Aim of the exercise » Go through the data and copy every line in which "como" appears.

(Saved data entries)
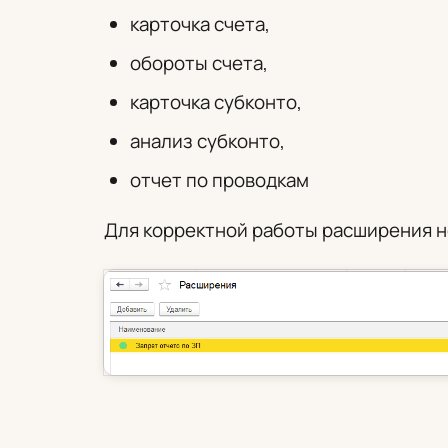
карточка счета,
обороты счета,
карточка субконто,
анализ субконто,
отчет по проводкам
Для корректной работы расширения 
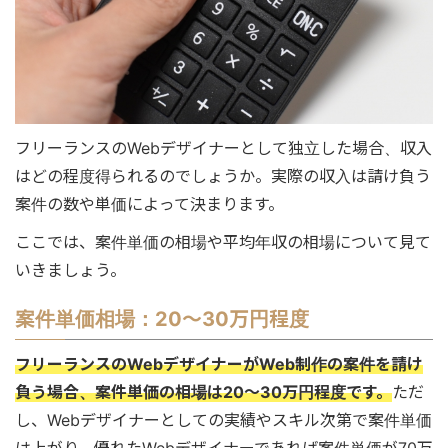
フリーランスのWebデザイナーとして独立した場合、収入
はどの程度得られるのでしょうか。実際の収入は請け負う
案件の数や単価によって決まります。
ここでは、案件単価の相場や平均年収の相場について見て
いきましょう。
案件単価相場：20〜30万円程度
フリーランスのWebデザイナーがWeb制作の案件を請け
負う場合、案件単価の相場は20〜30万円程度です。
ただ
し、Webデザイナーとしての実績やスキル次第で案件単価
は上がり、優れたWebデザイナーであれば案件単価が70万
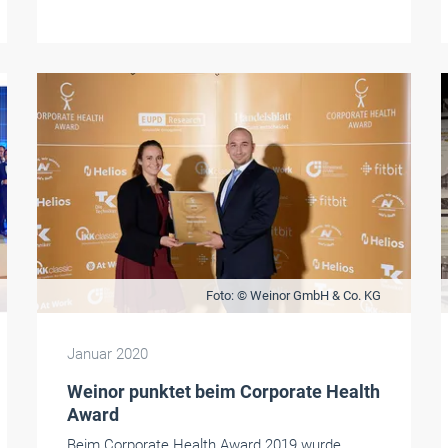
Foto: © Weinor GmbH & Co. KG
Januar 2020
Weinor punktet beim Corporate Health
Award
Beim Corporate Health Award 2019 wurde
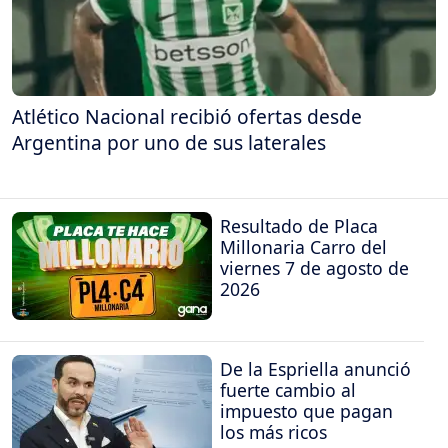
Atlético Nacional recibió ofertas desde
Argentina por uno de sus laterales
Resultado de Placa
Millonaria Carro del
viernes 7 de agosto de
2026
De la Espriella anunció
fuerte cambio al
impuesto que pagan
los más ricos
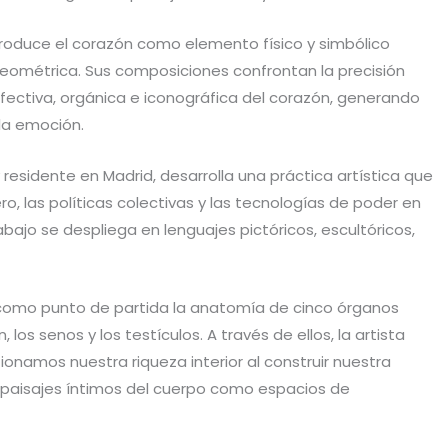
ntroduce el corazón como elemento físico y simbólico
geométrica. Sus composiciones confrontan la precisión
afectiva, orgánica e iconográfica del corazón, generando
 la emoción.
 residente en Madrid, desarrolla una práctica artística que
o, las políticas colectivas y las tecnologías de poder en
ajo se despliega en lenguajes pictóricos, escultóricos,
ma como punto de partida la anatomía de cinco órganos
n, los senos y los testículos. A través de ellos, la artista
onamos nuestra riqueza interior al construir nuestra
os paisajes íntimos del cuerpo como espacios de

Written answer »
ntroduce el corazón como elemento físico y simbólico
ma como punto de partida la anatomía de cinco órganos
os paisajes íntimos del cuerpo como espacios de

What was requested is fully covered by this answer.